> _Directions_: In your answer, set down the records below exactly as they stand, omitting pictures.

Screenshot grounding data:
○ ○ ○ ○
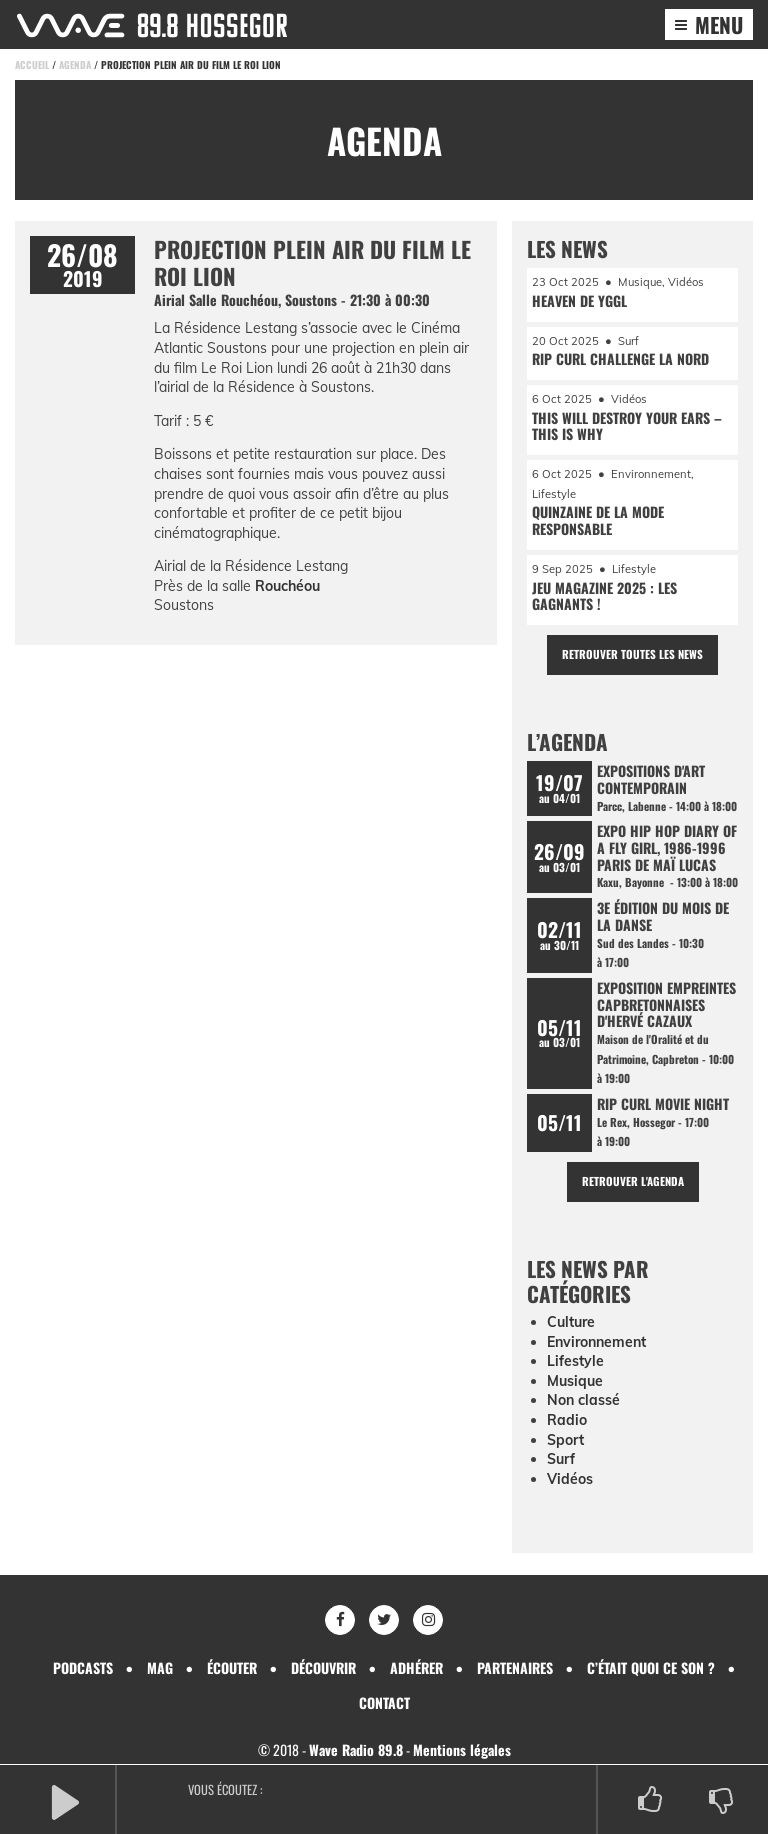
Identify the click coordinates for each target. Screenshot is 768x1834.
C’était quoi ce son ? (651, 1667)
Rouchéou (287, 586)
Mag (160, 1667)
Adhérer (416, 1667)
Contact (384, 1702)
○ ○ ○ ○
> _Solution_:
Identify the click coordinates for each target. Screenshot is 768x1834.
C’était quoi ce son ? (651, 1667)
Rouchéou (287, 586)
Mag (160, 1667)
Adhérer (416, 1667)
Contact (384, 1702)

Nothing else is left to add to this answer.